My older brother Bob, a San Francisco Giants cap hiding his hairless skull, shoots me a self-conscious grin when I appear in the living room, groggy, and see him busy with the TV. It is not quite 7 a.m., and Bob is already preparing to spend the day engulfed in his enormous brown leather couch, watching sports, our sacred fraternal communion.

It is two days after Bob's second round of chemo, and I've flown to California from my home in Colorado to spell Bob's wife Renda from care taking duties. Truthfully, I wanted to spend time alone with him as much as I wanted to give her a break. In the 30 years since we shared our bedroom, we haven't spent a day together without our wives, our kids, our parents, or our younger brother--much less the three days we had now. Why we waited until he was recuperating from breast cancer was one of the first questions we asked each other.

This October weekend is, if such a thing is possible, a perfect time to be incapacitated by Cytoxan and Adriamycin. The sports gods have provided a World Series between the Yankees and Braves, pro football, bowl-deciding college games, the dawn of the hockey season, and various lesser events to fill those awkward hours between kick-offs and face-offs and lead-off batters.

The chemo has whacked Bob the way no blitzing linebacker ever could. At 6 feet and 180, he was recruited by pretty much every Pac-8 and Big-10 school as a pitcher and a quarterback before accepting a football scholarship to Stanford.

He had stayed fit and slim deep into his 40s, but today he just looks skinny. Without his bushy brown locks, he appeared listless, Samson at his most hairless (Delilah must have been an oncologist). His face is just shy of gaunt, and his eyes look like he's had the flu for a week. "What's it like?" I ask.

"I just feel shitty. I feel like I got the crap kicked out of me."

A few months back, Bob had discovered a suspicious lump in his own breast while showing his wife how to do a self-breast exam. He took too long (I thought) to get it biopsied--typical physician-heal-thyself procrastination. Breast cancer in men is so rare, and Bob always had some bump or bruise or break or tear from his jockish insistence on playing basketball with men 20 years his junior. Then the biopsy came back. My big brother had cancer. Breast cancer. A mastectomy. Four rounds of chemotherapy. The nodes are clean, the prognosis is good. But still.

For Bob and me television sports had a long history as a form of spiritual union during major life crises. That same year, Bob had sent me an airplane ticket to visit for Super Bowl weekend, just as it was becoming apparent that my marriage was inexorably unraveling. Before his party guests arrived, Bob commiserated, having already been there: his divorce had been messy and tortuous and interminably expensive. Seven years later, he remained virtually estranged from his daughter and struggled painfully with his son.
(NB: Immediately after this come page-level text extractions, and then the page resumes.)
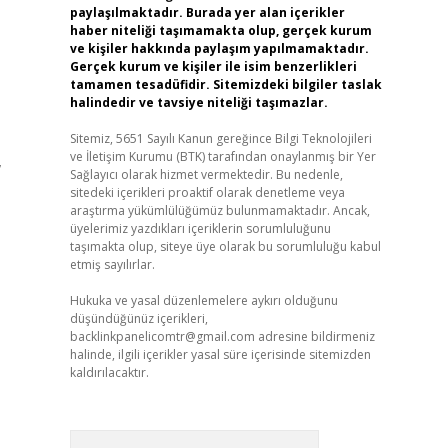
paylaşılmaktadır. Burada yer alan içerikler
haber niteliği taşımamakta olup, gerçek kurum
ve kişiler hakkında paylaşım yapılmamaktadır.
Gerçek kurum ve kişiler ile isim benzerlikleri
tamamen tesadüfidir. Sitemizdeki bilgiler taslak
halindedir ve tavsiye niteliği taşımazlar.
Sitemiz, 5651 Sayılı Kanun gereğince Bilgi Teknolojileri
ve İletişim Kurumu (BTK) tarafından onaylanmış bir Yer
,
Sağlayıcı olarak hizmet vermektedir. Bu nedenle,
sitedeki içerikleri proaktif olarak denetleme veya
araştırma yükümlülüğümüz bulunmamaktadır. Ancak,
üyelerimiz yazdıkları içeriklerin sorumluluğunu
taşımakta olup, siteye üye olarak bu sorumluluğu kabul
etmiş sayılırlar.
Hukuka ve yasal düzenlemelere aykırı olduğunu
düşündüğünüz içerikleri,
backlinkpanelicomtr@gmail.com
adresine bildirmeniz
halinde, ilgili içerikler yasal süre içerisinde sitemizden
kaldırılacaktır.
Arama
A few months later, my wife of 15 years moved out of the house. Before summer was over, she would relocate a thousand miles away to cohabit with her new female lover. I was suddenly transformed into a full-time single dad of an eight-year old girl and 12-year old boy.

Then Bob found the lump.

This time, it's just the two of us. We plop down on the couch as the World Series begins. I screen his calls as Bob manipulates the remote as deftly as my son maneuvers the joy stick on his Tony Hawk video game, shifting from the Series to a college football game to the analysis of the game to highlights of World Series' past.

It becomes apparent that Bob's used his convalescence to bone up on the most arcane sports trivia. He seems to know every player in every sport, where they spent college, who is destined to drift off to own their suburban car dealerships, to be replaced by a Dominican youngster with a vacuum cleaner glove or a shotgun arm.

We talk off and on, between innings or quarters or periods, tracking several games simultaneously like an air-traffic controller tracking approaching planes. Nebraska, in the hunt for the national championship, is losing to Texas; the Yankees--the goddamn Yankees--are somehow decoding the Braves' awesome pitching staff. Bob asks if I remember visiting New York in 1967, watching the then still hapless Mets play the Dodgers with Sandy Koufax pitching. "It ain't fair to let Koufax pitch against the Mets," as the Dodger great amassed 15, 18 strikeouts. Bob imitates the New York accent like a character from "Goodfellas" - "it ain't faya," and we laugh.

I ask him if he ever regrets not having seen if he could play pro. As quarterback and punter on Stanford's freshman team, he had four concussions and hung up the cleats at the end of the year for pre-med. "You coulda been a contenda," I tell him. "You were good."

"Nah," he says. "I would have been one of those guys who was always injured," he says, something I've never heard him admit. "I never would have played a full season."